Use the Statute of Limitations as a Defense
In all other states, you must raise the statute as a defense. If you do not respond, the collector could obtain a judgment against you.
Raising the statute of limitations should result in case dismissal. You have other legal remedies against parties collecting time-barred debts.
If you received a bankruptcy discharge, you may be able to sue for violation of the discharge injunction.
Know Your Rights Under the FDCPA
The Fair Debt Collection Practices Act provides important remedies. The FDCPA requires collection agencies to stop contacting you upon written request.
What Is the Fair Debt Collection Practices Act?
Original creditors may send unpaid debts to collections. They may also charge off and sell debts to third-party debt buyers.
Debt buyers purchase past-due debts and try to collect them. They often ignore the age of the debt.

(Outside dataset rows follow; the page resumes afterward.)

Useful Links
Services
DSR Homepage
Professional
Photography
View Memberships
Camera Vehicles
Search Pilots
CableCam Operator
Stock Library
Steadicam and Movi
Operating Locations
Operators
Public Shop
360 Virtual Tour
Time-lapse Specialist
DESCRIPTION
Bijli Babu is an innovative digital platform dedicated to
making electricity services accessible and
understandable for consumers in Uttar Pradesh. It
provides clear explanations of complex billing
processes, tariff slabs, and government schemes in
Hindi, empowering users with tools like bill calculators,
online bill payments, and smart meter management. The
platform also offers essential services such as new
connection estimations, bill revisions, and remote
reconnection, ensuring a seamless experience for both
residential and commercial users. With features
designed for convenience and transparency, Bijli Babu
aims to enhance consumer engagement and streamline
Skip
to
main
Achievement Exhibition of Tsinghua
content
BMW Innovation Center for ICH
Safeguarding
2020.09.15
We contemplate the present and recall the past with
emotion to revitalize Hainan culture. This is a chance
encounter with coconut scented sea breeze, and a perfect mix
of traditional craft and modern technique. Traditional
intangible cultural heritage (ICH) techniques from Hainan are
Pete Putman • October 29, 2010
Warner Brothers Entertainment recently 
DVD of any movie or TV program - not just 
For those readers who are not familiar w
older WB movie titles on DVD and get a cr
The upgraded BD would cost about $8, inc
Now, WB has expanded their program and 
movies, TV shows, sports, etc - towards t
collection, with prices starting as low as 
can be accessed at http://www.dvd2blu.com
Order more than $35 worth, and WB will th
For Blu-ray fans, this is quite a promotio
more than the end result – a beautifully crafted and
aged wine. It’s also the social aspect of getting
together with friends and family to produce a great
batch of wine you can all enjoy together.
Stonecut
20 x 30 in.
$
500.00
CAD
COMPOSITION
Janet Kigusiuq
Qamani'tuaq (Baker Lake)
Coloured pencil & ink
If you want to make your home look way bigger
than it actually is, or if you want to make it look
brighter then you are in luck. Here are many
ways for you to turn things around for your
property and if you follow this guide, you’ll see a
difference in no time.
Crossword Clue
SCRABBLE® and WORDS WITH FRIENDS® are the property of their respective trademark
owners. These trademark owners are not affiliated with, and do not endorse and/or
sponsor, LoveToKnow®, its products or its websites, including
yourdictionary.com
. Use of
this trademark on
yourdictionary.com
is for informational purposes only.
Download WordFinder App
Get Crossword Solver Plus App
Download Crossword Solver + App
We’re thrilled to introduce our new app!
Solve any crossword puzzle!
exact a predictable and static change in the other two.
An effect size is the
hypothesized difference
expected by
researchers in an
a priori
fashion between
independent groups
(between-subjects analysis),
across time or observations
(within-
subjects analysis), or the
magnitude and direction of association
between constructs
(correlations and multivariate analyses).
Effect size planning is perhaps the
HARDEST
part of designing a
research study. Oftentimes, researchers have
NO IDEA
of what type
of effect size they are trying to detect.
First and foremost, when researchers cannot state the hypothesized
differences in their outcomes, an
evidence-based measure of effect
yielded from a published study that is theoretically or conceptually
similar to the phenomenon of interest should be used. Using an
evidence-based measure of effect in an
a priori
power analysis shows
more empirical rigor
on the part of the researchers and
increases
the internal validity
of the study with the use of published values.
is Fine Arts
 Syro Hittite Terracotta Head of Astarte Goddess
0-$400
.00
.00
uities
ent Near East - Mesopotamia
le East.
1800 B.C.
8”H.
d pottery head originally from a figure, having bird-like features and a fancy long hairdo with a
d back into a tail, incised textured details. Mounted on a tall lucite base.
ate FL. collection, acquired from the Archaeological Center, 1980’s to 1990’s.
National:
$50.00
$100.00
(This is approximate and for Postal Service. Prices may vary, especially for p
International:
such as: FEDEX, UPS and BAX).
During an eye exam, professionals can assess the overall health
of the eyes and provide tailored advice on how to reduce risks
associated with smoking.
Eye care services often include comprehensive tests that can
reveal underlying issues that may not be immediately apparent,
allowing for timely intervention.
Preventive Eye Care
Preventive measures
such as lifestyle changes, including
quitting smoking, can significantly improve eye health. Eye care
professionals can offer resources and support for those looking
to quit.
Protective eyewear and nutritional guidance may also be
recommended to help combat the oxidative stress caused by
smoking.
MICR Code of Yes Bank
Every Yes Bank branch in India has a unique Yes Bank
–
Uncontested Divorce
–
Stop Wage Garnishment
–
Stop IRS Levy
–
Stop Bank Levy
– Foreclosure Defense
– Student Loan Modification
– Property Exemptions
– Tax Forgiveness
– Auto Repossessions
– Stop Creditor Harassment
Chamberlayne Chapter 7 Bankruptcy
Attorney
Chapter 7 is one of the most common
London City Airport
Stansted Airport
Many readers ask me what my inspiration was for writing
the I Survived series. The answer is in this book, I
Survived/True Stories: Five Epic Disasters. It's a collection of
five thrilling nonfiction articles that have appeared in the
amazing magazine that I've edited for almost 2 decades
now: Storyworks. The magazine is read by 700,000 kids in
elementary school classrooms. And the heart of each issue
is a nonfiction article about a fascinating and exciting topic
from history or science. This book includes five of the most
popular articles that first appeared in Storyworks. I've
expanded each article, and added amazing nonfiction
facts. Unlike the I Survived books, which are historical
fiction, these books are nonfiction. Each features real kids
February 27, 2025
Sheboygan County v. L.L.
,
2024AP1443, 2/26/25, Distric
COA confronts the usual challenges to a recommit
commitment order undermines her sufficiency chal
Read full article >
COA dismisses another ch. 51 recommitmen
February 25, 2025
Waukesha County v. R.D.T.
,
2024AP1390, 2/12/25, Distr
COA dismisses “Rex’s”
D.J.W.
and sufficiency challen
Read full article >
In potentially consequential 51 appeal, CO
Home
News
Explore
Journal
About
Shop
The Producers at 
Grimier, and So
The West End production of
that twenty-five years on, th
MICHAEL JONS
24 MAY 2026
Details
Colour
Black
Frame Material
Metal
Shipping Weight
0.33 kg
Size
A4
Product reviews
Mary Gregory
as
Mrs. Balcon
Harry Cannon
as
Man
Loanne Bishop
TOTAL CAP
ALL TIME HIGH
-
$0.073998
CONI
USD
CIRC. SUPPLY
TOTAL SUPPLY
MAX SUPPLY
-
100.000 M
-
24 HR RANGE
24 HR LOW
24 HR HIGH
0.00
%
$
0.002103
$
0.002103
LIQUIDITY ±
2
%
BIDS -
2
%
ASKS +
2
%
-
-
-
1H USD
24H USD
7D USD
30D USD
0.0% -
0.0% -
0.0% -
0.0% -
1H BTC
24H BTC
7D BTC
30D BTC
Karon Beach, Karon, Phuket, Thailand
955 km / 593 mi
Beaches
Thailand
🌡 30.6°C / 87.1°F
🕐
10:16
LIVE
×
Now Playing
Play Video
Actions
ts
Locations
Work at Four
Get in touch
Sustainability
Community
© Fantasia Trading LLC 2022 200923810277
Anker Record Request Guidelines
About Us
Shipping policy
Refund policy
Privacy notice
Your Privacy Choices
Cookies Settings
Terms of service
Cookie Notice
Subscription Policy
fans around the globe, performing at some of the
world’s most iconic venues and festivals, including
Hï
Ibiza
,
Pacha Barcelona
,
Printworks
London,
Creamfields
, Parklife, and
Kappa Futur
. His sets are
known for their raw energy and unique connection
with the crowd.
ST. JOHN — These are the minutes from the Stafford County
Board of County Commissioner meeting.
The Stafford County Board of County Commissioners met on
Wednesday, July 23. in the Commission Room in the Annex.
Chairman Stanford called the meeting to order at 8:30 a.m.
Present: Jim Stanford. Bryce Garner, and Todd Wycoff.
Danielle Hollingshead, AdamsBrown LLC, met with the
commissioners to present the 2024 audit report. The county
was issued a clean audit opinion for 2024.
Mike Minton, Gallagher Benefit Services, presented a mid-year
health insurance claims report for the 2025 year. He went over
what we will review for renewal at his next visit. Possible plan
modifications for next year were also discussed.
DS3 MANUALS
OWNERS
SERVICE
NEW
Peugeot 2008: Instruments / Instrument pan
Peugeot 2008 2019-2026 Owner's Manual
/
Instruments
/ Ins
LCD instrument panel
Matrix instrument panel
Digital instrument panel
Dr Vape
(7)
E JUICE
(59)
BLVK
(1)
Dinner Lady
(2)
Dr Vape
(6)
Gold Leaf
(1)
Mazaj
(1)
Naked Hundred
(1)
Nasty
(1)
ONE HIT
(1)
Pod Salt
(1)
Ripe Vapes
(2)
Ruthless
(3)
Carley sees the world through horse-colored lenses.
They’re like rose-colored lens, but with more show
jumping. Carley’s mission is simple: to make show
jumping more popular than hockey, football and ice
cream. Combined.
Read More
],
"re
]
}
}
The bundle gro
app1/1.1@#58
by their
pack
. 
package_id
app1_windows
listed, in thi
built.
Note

The FDCPA is a federal law that limits third-party debt collector actions. Under the FDCPA, debt collectors include collection agencies, debt buyers, and collection lawyers.
The FDCPA applies to consumer debts. These include credit card debt, personal loans, and medical debt.
The law does not apply to original lenders or creditors. It also does not cover business debts.
The Federal Trade Commission (FTC) enforces the FDCPA. The Consumer Financial Protection Bureau (CFPB) assists with enforcement.
Summary
Statutes of limitations set time limits for debt collection lawsuits. These statutes vary by state and debt type.
Debt collectors often attempt to collect time-barred debts. Knowing your FDCPA rights protects you from unfair practices.
Know the statute of limitations for your state and debt type. Respond carefully if contacted about potentially time-barred debts.
Always request a debt validation letter. Never make even a partial payment until you verify the debt is valid and collectible.